As New York state lawmakers mull over budget proposals for the next fiscal year, Assembly Democrats are proposing to use $3.125 billion in combined federal and state funding to provide rent relief to tenants, landlords and homeowners. A proposed state Senate bill makes similar provisions. City & State checked in with James Whelan, president of the Real Estate Board of New York, on what to expect from Albany now that President Joe Biden’s historic $1.9 trillion COVID-19 relief plan has passed. Whelan also discussed how New York can rebuild after the pandemic ends and touched upon New York City’s upcoming mayoral elections. This interview has been edited for length and clarity.
Right now, the state Legislature is considering relief for renters, landlords and homeowners. From your perspective, is the relief going to be enough, and how will it get to those who need it most?
It is pretty much going to be on target for addressing rent arrears. There’s going to need to be a process to ensure this help gets to tenants and owners. We’re all in this: Tenants can’t pay their rent. Owners can’t pay their bills, taxes, mortgages, etc., right? So, it becomes a matter of having an orderly process that the money gets out on a timely basis and in an accurate manner. You know that that’s going to take some time. We are in conversations with state officials about the most sensible way to get the rent relief out. It’s in everybody’s interest to get it out quickly, but again accurately, right? It just speaks to what we and others have been saying since the beginning. We’re all in this together. Given the alternatives, this is going to end up in a pretty good place.
How satisfied are you with the way New York’s lawmakers worked with the Biden administration to make this relief possible?
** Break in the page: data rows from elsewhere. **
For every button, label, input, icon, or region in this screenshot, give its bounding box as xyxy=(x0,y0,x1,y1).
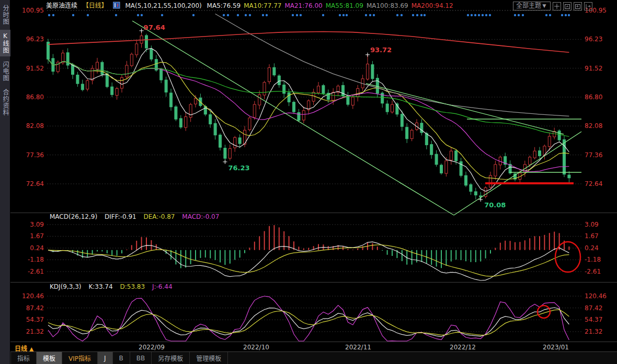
kdj-k: K:33.74 xyxy=(88,283,112,290)
y-axis-label: 72.64 xyxy=(585,180,602,187)
y-axis-label: 21.32 xyxy=(26,328,44,335)
y-axis-label: 91.52 xyxy=(26,65,44,72)
ma-values: MA5:76.59MA10:77.77MA21:76.00MA55:81.09M… xyxy=(207,2,456,9)
sidebar: 分时图K线图闪电图合约资料 xyxy=(0,0,10,364)
macd-diff: DIFF:-0.91 xyxy=(105,213,136,220)
anchor-cross xyxy=(478,197,483,202)
signal-dots xyxy=(48,14,570,16)
chart-canvas[interactable]: 100.95100.9596.2396.2391.5291.5286.8086.… xyxy=(0,0,617,364)
y-axis-label: 96.23 xyxy=(585,36,602,43)
price-annotation: 93.72 xyxy=(370,46,392,54)
y-axis-label: 86.80 xyxy=(26,93,44,101)
y-axis-label: 54.37 xyxy=(585,316,602,323)
y-axis-label: 86.80 xyxy=(585,93,602,101)
anchor-cross xyxy=(223,160,227,164)
y-axis-label: 87.42 xyxy=(585,304,602,312)
y-axis-label: -1.18 xyxy=(585,256,601,263)
x-axis-date: 2023/01 xyxy=(543,344,569,351)
sidebar-item-合约资料[interactable]: 合约资料 xyxy=(0,86,10,119)
ma-group-label: MA(5,10,21,55,100,200) xyxy=(125,2,202,9)
highlight-circle xyxy=(555,242,580,272)
y-axis-label: 3.09 xyxy=(585,221,599,228)
y-axis-label: 54.37 xyxy=(26,316,44,323)
header-controls: 全部主题▼ xyxy=(513,2,592,10)
anchor-cross xyxy=(365,53,370,57)
x-axis-date: 2022/11 xyxy=(345,344,371,351)
x-axis-date: 2022/10 xyxy=(243,344,269,351)
ma-value: MA10:77.77 xyxy=(244,2,281,9)
ma-value: MA55:81.09 xyxy=(326,2,363,9)
y-axis-label: 87.42 xyxy=(26,304,44,312)
kdj-label-row: KDJ(9,3,3) K:33.74 D:53.83 J:-6.44 xyxy=(50,283,178,290)
ma-value: MA100:83.69 xyxy=(367,2,408,9)
macd-name: MACD(26,12,9) xyxy=(50,213,97,220)
y-axis-label: 77.36 xyxy=(26,151,44,159)
tab-另存模板[interactable]: 另存模板 xyxy=(152,352,190,364)
trendline xyxy=(454,132,581,215)
y-axis-label: 1.67 xyxy=(30,232,44,240)
theme-dropdown-button[interactable]: 全部主题▼ xyxy=(513,2,551,10)
y-axis-label: 100.95 xyxy=(22,7,44,14)
pane-up-icon[interactable] xyxy=(563,2,572,10)
price-annotation: 97.64 xyxy=(144,24,165,31)
y-axis-label: 0.24 xyxy=(30,244,44,252)
y-axis-label: 1.67 xyxy=(585,232,599,240)
y-axis-label: 82.08 xyxy=(585,122,602,130)
tab-BB[interactable]: BB xyxy=(130,352,152,364)
kdj-name: KDJ(9,3,3) xyxy=(50,283,82,290)
ma-value: MA5:76.59 xyxy=(207,2,241,9)
bottom-tabs: 指标模板VIP指标JBBB另存模板管理模板 xyxy=(10,351,617,364)
tab-管理模板[interactable]: 管理模板 xyxy=(190,352,228,364)
crosshair-icon[interactable] xyxy=(553,2,561,10)
y-axis-label: 77.36 xyxy=(585,151,602,159)
y-axis-label: 82.08 xyxy=(26,122,44,130)
period-tag: 【日线】 xyxy=(83,2,108,9)
tab-指标[interactable]: 指标 xyxy=(10,352,37,364)
j-line xyxy=(48,296,569,341)
y-axis-label: -2.61 xyxy=(28,268,44,275)
kdj-d: D:53.83 xyxy=(120,283,145,290)
sidebar-item-闪电图[interactable]: 闪电图 xyxy=(0,58,10,84)
kline-chart-icon xyxy=(113,2,120,9)
kdj-j: J:-6.44 xyxy=(152,283,173,290)
tab-B[interactable]: B xyxy=(113,352,130,364)
y-axis-label: 21.32 xyxy=(585,328,602,335)
trading-app-window: 100.95100.9596.2396.2391.5291.5286.8086.… xyxy=(0,0,617,364)
trendline xyxy=(132,21,454,215)
symbol-title: 美原油连续 xyxy=(46,2,77,9)
ma-value: MA21:76.00 xyxy=(284,2,322,9)
tab-J[interactable]: J xyxy=(98,352,113,364)
tab-模板[interactable]: 模板 xyxy=(37,352,62,364)
pane-right-icon[interactable] xyxy=(574,2,582,10)
ma-value: MA200:94.12 xyxy=(412,2,453,9)
y-axis-label: 96.23 xyxy=(26,36,44,43)
anchor-cross xyxy=(140,29,144,33)
x-axis-date: 2022/09 xyxy=(139,344,165,351)
price-annotation: 76.23 xyxy=(228,164,249,172)
y-axis-label: 72.64 xyxy=(26,180,44,187)
k-line xyxy=(48,308,569,337)
price-annotation: 70.08 xyxy=(484,201,506,209)
y-axis-label: -1.18 xyxy=(28,256,44,263)
macd-dea: DEA:-0.87 xyxy=(144,213,175,220)
y-axis-label: 3.09 xyxy=(30,221,44,228)
y-axis-label: 0.24 xyxy=(585,244,599,252)
macd-value: MACD:-0.07 xyxy=(182,213,219,220)
tab-VIP指标[interactable]: VIP指标 xyxy=(62,352,98,364)
chart-header: 美原油连续 【日线】 MA(5,10,21,55,100,200) MA5:76… xyxy=(46,0,460,11)
diff-line xyxy=(48,242,569,280)
sidebar-item-分时图[interactable]: 分时图 xyxy=(0,2,10,28)
candlesticks xyxy=(47,31,570,199)
x-axis-date: 2022/12 xyxy=(450,344,476,351)
y-axis-label: -2.61 xyxy=(585,268,601,275)
y-axis-label: 91.52 xyxy=(585,65,602,72)
macd-label-row: MACD(26,12,9) DIFF:-0.91 DEA:-0.87 MACD:… xyxy=(50,213,224,220)
exit-icon[interactable] xyxy=(584,2,592,10)
ma200-line xyxy=(48,32,569,53)
macd-histogram xyxy=(48,225,569,268)
y-axis-label: 120.46 xyxy=(585,292,607,300)
y-axis-label: 120.46 xyxy=(22,292,44,300)
sidebar-item-K线图[interactable]: K线图 xyxy=(0,30,10,56)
You got to give a big shoutout to (U.S. Senate) Majority Leader (Chuck) Schumer and the congressional delegation because of the speed at which this moved through the process. I think most folks would find it impressive and it was a comprehensive package as opposed to some of the pieces of stimulus in the past.
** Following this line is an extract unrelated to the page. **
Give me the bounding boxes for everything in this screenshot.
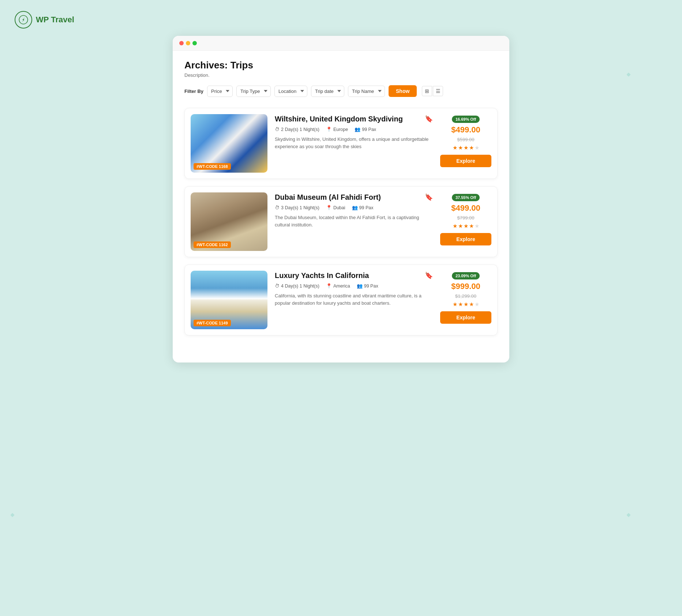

There were multiple reports a year ago of New Yorkers leaving because of the coronavirus pandemic, and some proclaimed the city was dead. How would you respond to the fact that people have left?
Let’s make sure we’re going to operate from the same factual premise, because people in some published reports are like, “Oh, we’re getting out of Florida. I’m coming back.” So, we just have these anecdotal stories. There hasn’t been really hard (and) fast data yet. I mean it is of concern, but what’s interesting is that it was a concern prepandemic. The city lost population for years before the virus. That already wasn’t a good sign.
Developers and policymakers are working on how to rebuild New York after the pandemic. What’s your vision?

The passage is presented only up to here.